Crowds began to reappear. People leaving clubs, couples leaning into each other, lone students tapping on phones as they waited for rides. Their coats were cleaner. Their shoes made less noise. Nobody looked at Kez.

He felt it in the space between them — that invisible boundary, the kind where you were allowed to exist, but not quite belong. He passed by a group of sharply dressed interns arguing over project deadlines, and none of them even turned to glance at him.

Still, he kept walking. Through the bright corridors of the commercial heart. Past glowing cafés and glass storefronts. Past polished benches and trees wrapped in fairy lights. Eventually, the skyline opened up. Tall buildings stretched above him, their windows still glowing on random floors. Somewhere high up, a drone blinked red as it drifted between rooftops.

And then he saw it.

His hotel. Clean white letters mounted on a stone facade. Gold-lit entryway. A doorman half-asleep under the overhang. A revolving door that moved just slow enough to feel deliberate.

Kez hesitated on the curb for a moment. He looked down at himself — stained coat, pants wrinkled and speckled with dried something, one shoe muddy from a puddle he didn't remember stepping in. He looked like someone who had wandered out of frame from a very different story.

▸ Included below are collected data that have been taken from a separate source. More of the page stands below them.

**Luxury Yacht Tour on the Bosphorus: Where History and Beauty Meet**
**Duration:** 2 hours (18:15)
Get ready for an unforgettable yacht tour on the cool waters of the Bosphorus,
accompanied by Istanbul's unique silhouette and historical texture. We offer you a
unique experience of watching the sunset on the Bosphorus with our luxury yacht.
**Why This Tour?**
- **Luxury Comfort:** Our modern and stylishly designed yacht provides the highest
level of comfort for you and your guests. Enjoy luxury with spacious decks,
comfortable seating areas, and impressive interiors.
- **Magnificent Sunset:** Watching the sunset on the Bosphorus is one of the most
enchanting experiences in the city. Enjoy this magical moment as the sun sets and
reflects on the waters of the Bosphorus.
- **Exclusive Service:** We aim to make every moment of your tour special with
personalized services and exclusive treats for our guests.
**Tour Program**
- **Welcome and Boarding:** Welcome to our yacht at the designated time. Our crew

But he stepped forward anyway.

The doorman gave him a brief glance, but said nothing. The revolving door ushered him in with a low hiss of warm air.

Inside, the lobby was clean and quiet. Marble floor. Soft yellow lighting. That faint expensive smell of polished wood and some kind of floral cleaner. A grand piano sat in one corner, untouched. Two guests in suits stood by the elevator, laughing quietly.

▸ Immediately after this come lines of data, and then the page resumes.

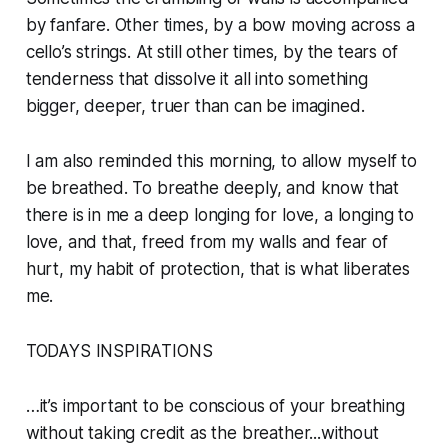
by fanfare. Other times, by a bow moving across a
cello’s strings. At still other times, by the tears of
tenderness that dissolve it all into something
bigger, deeper, truer than can be imagined.
I am also reminded this morning, to allow myself to
be breathed. To breathe deeply, and know that
there is in me a deep longing for love, a longing to
love, and that, freed from my walls and fear of
hurt, my habit of protection, that is what liberates
me.
TODAYS INSPIRATIONS
…it’s important to be conscious of your breathing
without taking credit as the breather...without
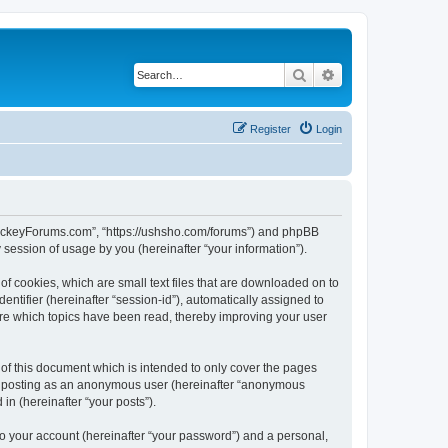
Search
Advanced search
Register
Login
lHockeyForums.com”, “https://ushsho.com/forums”) and phpBB
session of usage by you (hereinafter “your information”).
f cookies, which are small text files that are downloaded on to
entifier (hereinafter “session-id”), automatically assigned to
re which topics have been read, thereby improving your user
f this document which is intended to only cover the pages
to: posting as an anonymous user (hereinafter “anonymous
in (hereinafter “your posts”).
to your account (hereinafter “your password”) and a personal,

Nobody noticed him. Nobody stopped him.

He shuffled toward the elevator, blinking through the fatigue. The ride up felt unreal. Like he was in a capsule shooting back toward the surface of a life he'd almost forgotten he had.

His floor was quiet. Plush carpet muffled his footsteps.

He found his door, let the keycard fumble only once this time, and slipped inside.

The room was exactly as he'd left it — too clean, too perfect, like a showroom frozen in time. No sign that hours ago he'd left it thinking he might just grab a bite and disappear into the background.

He didn't bother turning on the lights.

He kicked off one shoe. The other stayed on.

Then he faceplanted onto the bed.

And stayed there.

Eyes open. Breath slow. City humming softly just beyond the window.

After that, it didn't take long for sleep to overwhelm him.